Much attention has been paid to Hillary and Chelsea Clinton’s executive-producing role in the film, a fitting match for a documentary on a female politician struggling against the status quo. Ghafari rages against the system in question, but one glance at her office and her peers, and it’s easy to see that her staff consists of mostly men. Who knows what kind of hiring restrictions were put into place on Ghafari’s office, but despite her claims of wanting to elevate women, we see little of her doing that, minus helping out beggars in the street. More weight is given to Ghafari’s international travels, a speech she gives in Washington, D.C. to ask for the United States’ help as the American military gears up to leave.

As the film’s tensions heighten, it becomes clear that impending danger will force Ghafari to make the choice between protecting her immediate family and standing by her people. This is a difficult choice, one made with tears and discomfort, but Ghafari’s lack of class (or even worker) solidarity and her willingness to flee in the nigh call into question much of what she stands for in the first half of the documentary.

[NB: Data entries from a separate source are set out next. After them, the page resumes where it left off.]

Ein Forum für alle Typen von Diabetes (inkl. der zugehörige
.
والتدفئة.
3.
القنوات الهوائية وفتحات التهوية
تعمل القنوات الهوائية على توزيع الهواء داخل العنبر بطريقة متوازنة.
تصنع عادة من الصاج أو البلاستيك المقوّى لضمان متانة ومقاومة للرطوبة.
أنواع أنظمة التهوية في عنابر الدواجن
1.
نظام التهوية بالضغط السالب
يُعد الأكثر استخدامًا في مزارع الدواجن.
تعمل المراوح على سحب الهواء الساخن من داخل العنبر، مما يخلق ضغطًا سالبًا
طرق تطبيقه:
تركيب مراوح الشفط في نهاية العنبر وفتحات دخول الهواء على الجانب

It would be one thing if “In Her Hands” was willing to get its hands messy, so to speak, and delve into the ways in which leadership often closes a circle around an otherwise generous, compassionate person. But Ghafari’s eventual escape from Kabul as the city falls into the hands of the Taliban is perpetrated with relative disregard for those among her — one of the stickier, more uncomfortable bits of the U.S. departure, as well.

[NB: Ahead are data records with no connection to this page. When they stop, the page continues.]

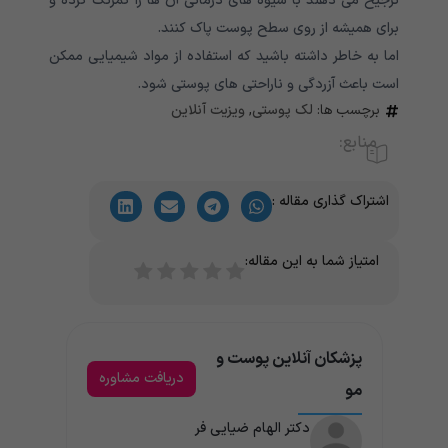
ترجیح می دهند با شیوه های درمانی آن ها را کمرنگ کرده و
برای همیشه از روی سطح پوست پاک کنند.
اما به خاطر داشته باشید که استفاده از مواد شیمیایی ممکن
است باعث آزردگی و ناراحتی های پوستی شود.
برچسب ها:
لک پوستی
,
ویزیت آنلاین
منابع:
اشتراک گذاری مقاله :
امتیاز شما به این مقاله:
پزشکان آنلاین پوست و
دریافت مشاوره
مو
دکتر الهام ضیایی فر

The film champions women as a two-syllable word and idea, but not with any kind of practical understanding of what Afghani women need or what they can do to help their own situation. Ghafari, though sympathetic, is perhaps a worthy avatar as someone in power rendered equally useless by the system. But the documentary is so outwardly focused, so intended for Western audiences, that it barely transcends the nature of a Wikipedia page, afraid to push back or to show anything that might complicate the notion of what a female leader has to do either to get work done or to be respected (or ideally both).

There’s a scene late in the documentary in which it is implied that Ghafari is corrupt, or that her position was acquired dishonestly; though the documentary chooses not to entertain this notion, it’s a criticism worth pressing, to see why and how people have come to think this way about her. The more it focuses on Ghafari’s positive energy and frustrated tears, the more it’s easy to believe there’s something else we’re not seeing.

The film tries in vain to end on a hopeful note, but the fact of the matter is that Ghafari had the means and ability to leave Afghanistan while many others did not. Her solution to the problem is frustratingly opaque, focusing on women’s labor and a bootstraps mentality that contradicts much of what she says earlier in the film. “In Her Hands” can ultimately neither endorse nor neglect Ghafari’s contributions to Afghanistan, in part because it’s just too soon to know what difference, if any, she was able to make.

“In Her Hands” will open in US theaters Nov. 11 before being released globally on Netflix on Nov. 16.